Die ALB-Baulehrfahrt 2023
Exkursion für Milchviehhalter - Eine Zukunft mit Herausforderungen
Stallbau aktuell: Landwirtschaft in der Mitte Deutschlands
Die Arbeitsgemeinschaft Landtechnik und Bauwesen Rheinland-Pfalz/Saarland e.V. startete am 14.09.2022 ihre 2-tägige-Exkursion für Milchviehhalter. Ziel der diesjährigen Exkursion war der Norden Deutschlands mit dem Endziel Rotenburg (Wümme).

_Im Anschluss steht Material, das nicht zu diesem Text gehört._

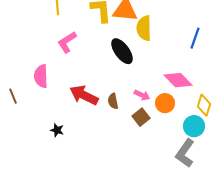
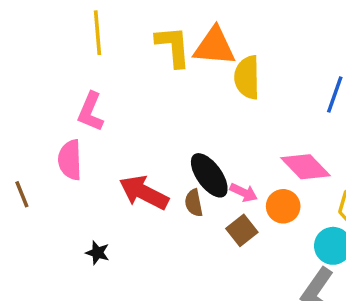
pink L-shape: (67, 42) -> (91, 112), moved, turned -35
black ellipse: (122, 51) -> (209, 175), moved

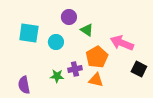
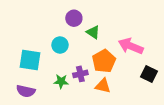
cyan square: (29, 33) -> (30, 60), moved
purple semicircle: (24, 85) -> (26, 91), turned -66

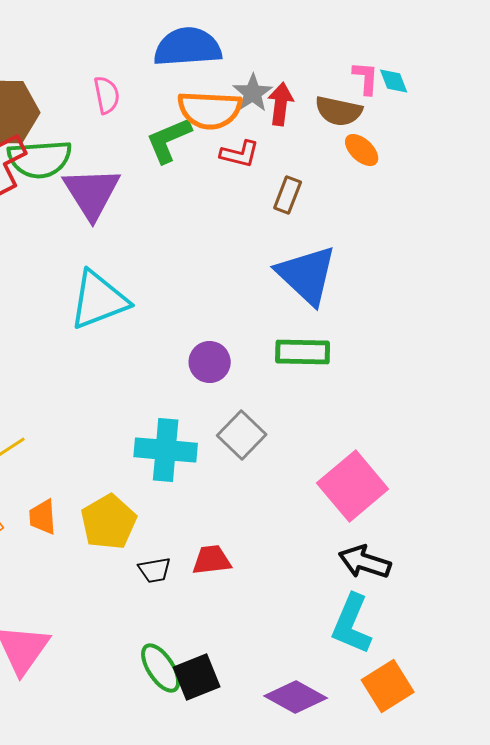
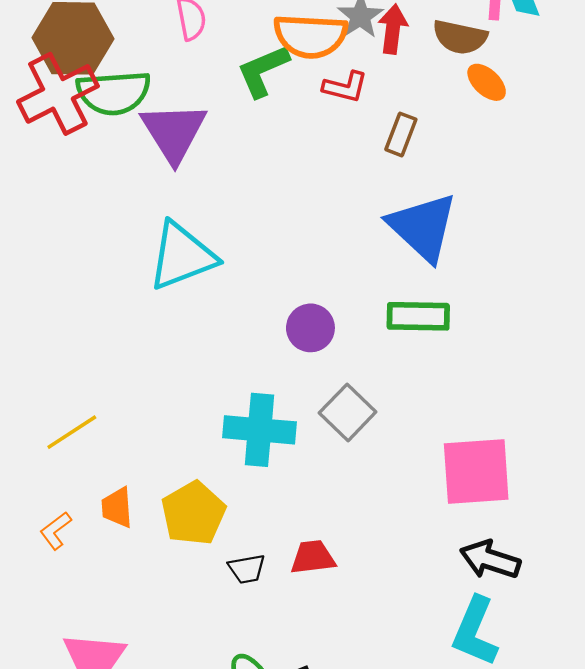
pink square: (353, 486) -> (476, 472), turned 36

Mit dabei waren neben aktiven Milchviehhaltern auch Berater verschiedener Einrichtungen und Firmen. Unter der Thematik „Eine Zukunft mit Herausforderungen“ wurden vier Betriebe besichtigt. In dieser Alcovit Ausgabe gehen wir genauer auf die beiden am zweiten Tag durchgeführten Betriebsbesichtigungen ein.

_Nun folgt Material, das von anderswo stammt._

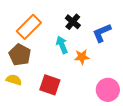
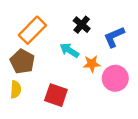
cyan arrow: (62, 45) -> (69, 50), turned -36
yellow semicircle: (14, 80) -> (16, 89), turned 77
pink circle: (108, 90) -> (115, 78), moved

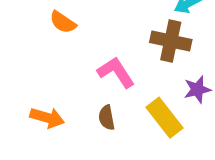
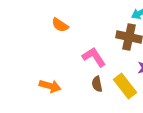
brown semicircle: (107, 118) -> (97, 84), moved

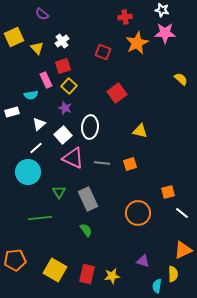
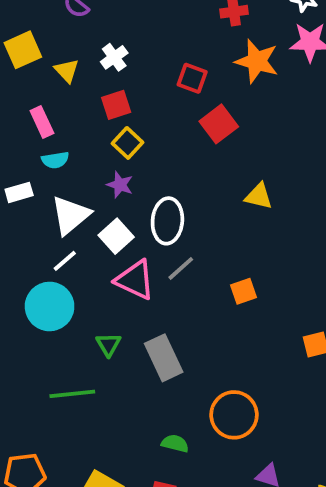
orange star: (137, 43) -> (257, 61), turned -30
pink rectangle: (46, 80) -> (42, 122), moved
red square: (117, 93) -> (219, 124), moved
white triangle: (39, 124) -> (70, 215), size x1.6
yellow triangle: (140, 131) -> (259, 196), moved
gray line: (102, 163) -> (181, 268), moved, turned -49
orange circle: (138, 213) -> (234, 415), moved
green semicircle: (86, 230) -> (175, 443), moved, turned -40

Benninghoff MilchEnergie – Milch aus Leidenschaft
Der Betrieb liegt in Bevern in Niedersachsen, eine gute Stunde von Hamburg entfernt. Es werden 1.100 Kühe gemolken mit einer Jahresleistung von 11.800 kg Milch. Zum Betrieb gehört außerdem eine Biogasanlage mit 460 kW, die nur mit Gülle betrieben wird. Das Futter für die Kühe wird auf 574 ha angebaut, davon sind ca. 370 ha Acker. Auf den Ackerflächen wird auf eine Fruchtfolge verzichtet und ausschließlich Mais angebaut.

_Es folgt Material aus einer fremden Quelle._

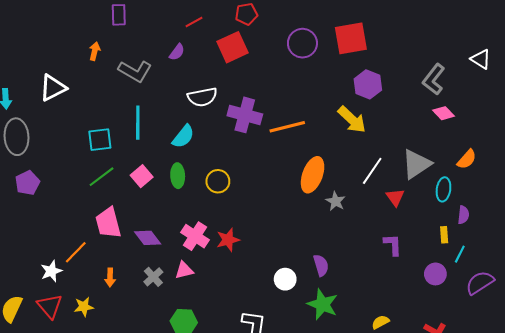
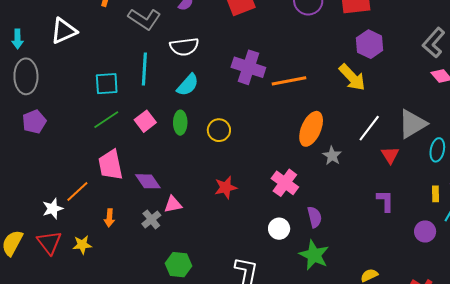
white semicircle: (202, 97) -> (184, 47), moved
pink cross: (195, 236) -> (285, 183), moved
pink triangle: (184, 270) -> (173, 204), moved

„Jede einzelne Kuh hat bei uns einen hohen Stellenwert“, so lauten die Begrüßungsworte von Marc Benninghoff, Inhaber und Betriebsleiter, der uns vor einem der imposanten Stallgebäuden empfängt. Marc Benninghoff, erläuterte uns die Entwicklung des Betriebes, den er 2001 nach dem frühen Tod seines Vaters übernommen hatte. Sein Vater hatte den Betrieb im Jahre 1976 ausgesiedelt und dabei für 75 Kühe gebaut. 2005 kam dann der erste große Schritt auf 400 Kühe, im gleichen Zug wurde ein Doppel 16er Fischgrätenmelkstand gebaut. In 2008 folgte dann der nächste Schritt auf 500 Kühe. Der letzte große Bauabschnitt wurde 2016 vollbracht, von da an war auf dem Betrieb Platz für 1273 Milchkühe. Damit war das Maximum an Milchkühen an diesem Standort erreicht. Es folgten noch fünf Kälberställe, die ab 2020 bezogen werden konnten.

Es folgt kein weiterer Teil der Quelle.